Wednesday, January 22, 2014

Unboxing

I was going through some old boxes the other day and came across a bunch of rejection letters from various literary agents over the years. I threw some out and kept a few others. I also came across a printed spreadsheet that tracked submissions and responses for short stories and novels. To top it off, I found tons of old rough drafts and edits of different books, including Theft at the Speed of Light. At one point, I probably had thousands of pages of edits laying around. It was a stark reminder of all the effort I have put into my books over the years even if no one ever reads a single page.

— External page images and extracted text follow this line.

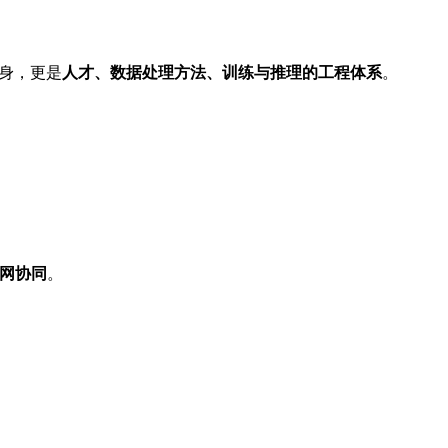
本身，更是
人才、数据处理方法、训练与推理的工程体系
。
网协同
。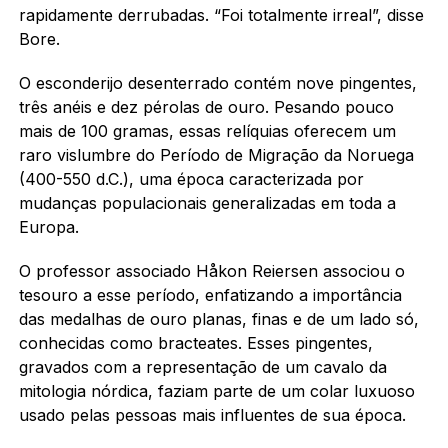
rapidamente derrubadas. “Foi totalmente irreal”, disse
Bore.
O esconderijo desenterrado contém nove pingentes,
três anéis e dez pérolas de ouro. Pesando pouco
mais de 100 gramas, essas relíquias oferecem um
raro vislumbre do Período de Migração da Noruega
(400-550 d.C.), uma época caracterizada por
mudanças populacionais generalizadas em toda a
Europa.
O professor associado Håkon Reiersen associou o
tesouro a esse período, enfatizando a importância
das medalhas de ouro planas, finas e de um lado só,
conhecidas como bracteates. Esses pingentes,
gravados com a representação de um cavalo da
mitologia nórdica, faziam parte de um colar luxuoso
usado pelas pessoas mais influentes de sua época.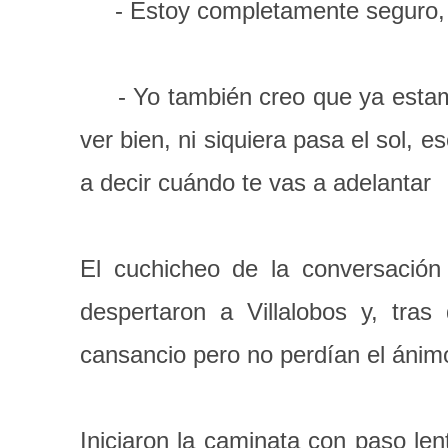
- Estoy completamente seguro, mi
- Yo también creo que ya estamos
ver bien, ni siquiera pasa el sol,
a decir cuándo te vas a adelantar
El cuchicheo de la conversación 
despertaron a Villalobos y, tra
cansancio pero no perdían el ánim
Iniciaron la caminata con paso len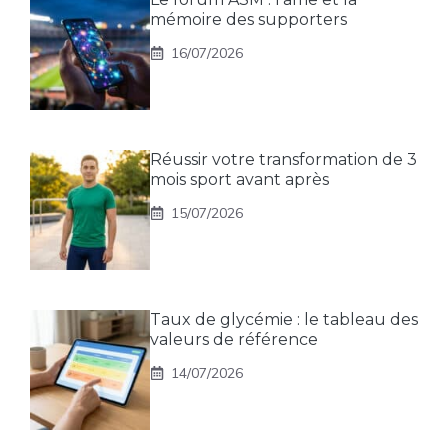
mémoire des supporters
16/07/2026
Réussir votre transformation de 3
mois sport avant après
15/07/2026
Taux de glycémie : le tableau des
valeurs de référence
14/07/2026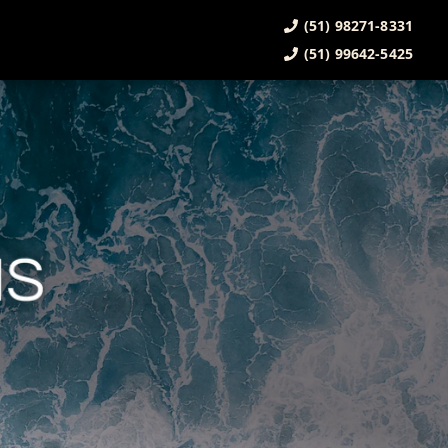
(51) 98271-8331
(51) 99642-5425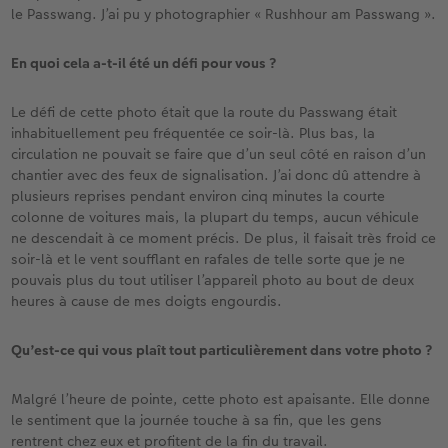
le Passwang. J’ai pu y photographier « Rushhour am Passwang ».
En quoi cela a-t-il été un défi pour vous ?
Le défi de cette photo était que la route du Passwang était
inhabituellement peu fréquentée ce soir-là. Plus bas, la
circulation ne pouvait se faire que d’un seul côté en raison d’un
chantier avec des feux de signalisation. J’ai donc dû attendre à
plusieurs reprises pendant environ cinq minutes la courte
colonne de voitures mais, la plupart du temps, aucun véhicule
ne descendait à ce moment précis. De plus, il faisait très froid ce
soir-là et le vent soufflant en rafales de telle sorte que je ne
pouvais plus du tout utiliser l’appareil photo au bout de deux
heures à cause de mes doigts engourdis.
Qu’est-ce qui vous plaît tout particulièrement dans votre photo ?
Malgré l’heure de pointe, cette photo est apaisante. Elle donne
le sentiment que la journée touche à sa fin, que les gens
rentrent chez eux et profitent de la fin du travail.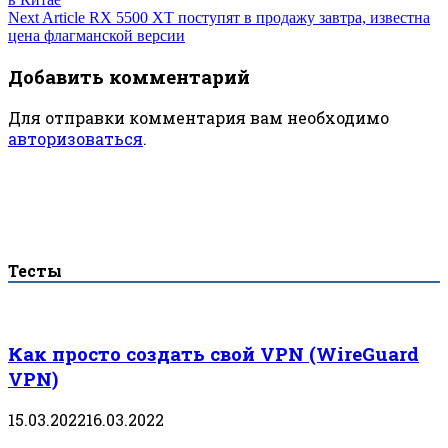
по
Next Article
RX 5500 XT поступят в продажу завтра, известна
цена флагманской версии
записям
Добавить комментарий
Для отправки комментария вам необходимо
авторизоваться
.
Тесты
Как просто создать свой VPN (WireGuard
VPN)
15.03.2022
16.03.2022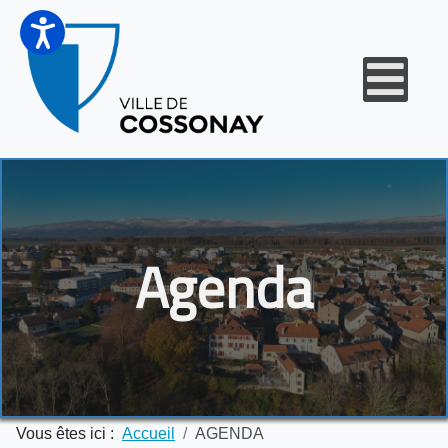
Agenda
Vous êtes ici :
Accueil
AGENDA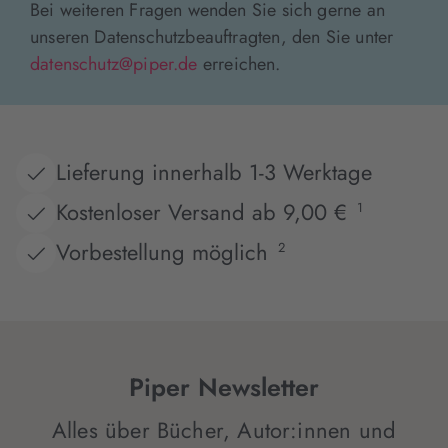
Bei weiteren Fragen wenden Sie sich gerne an
unseren Datenschutzbeauftragten, den Sie unter
datenschutz@piper.de
erreichen.
Lieferung innerhalb 1-3 Werktage
Kostenloser Versand ab 9,00 €
1
Vorbestellung möglich
2
Piper Newsletter
Alles über Bücher, Autor:innen und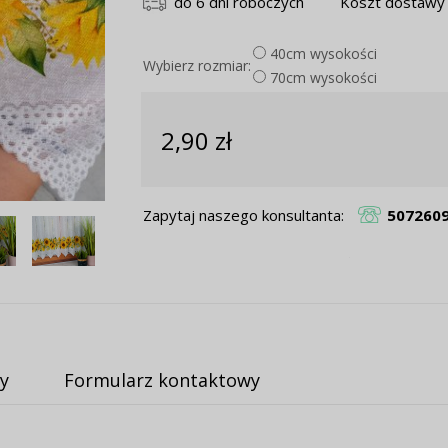
do 6 dni roboczych
Koszt dostawy 
40cm wysokości
Wybierz rozmiar:
70cm wysokości
2,90 zł
Zapytaj naszego konsultanta:
507260
y
Formularz kontaktowy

All of this brings me to the series of Chronopticus Chronicles books I'm currently working on. It is the most ambitious writing project I've ever attempted, and in some ways I still feel like I'm falling a bit short of my goals for it. I also realized that trying to get it traditionally published would be difficult at best because of the unusual structure of the series. In some ways, the three books, when finished, will resemble a pyramid (or a mountain).

Looking back, perhaps I should have written Fractal Standard Time as a novel instead of a collection of short stories. Again, though, when I set out to write the stories I did not intend for it to turn into a series. It just happened organically on its own. I'll try to address some of the gaps over the coming months with a few more short stories.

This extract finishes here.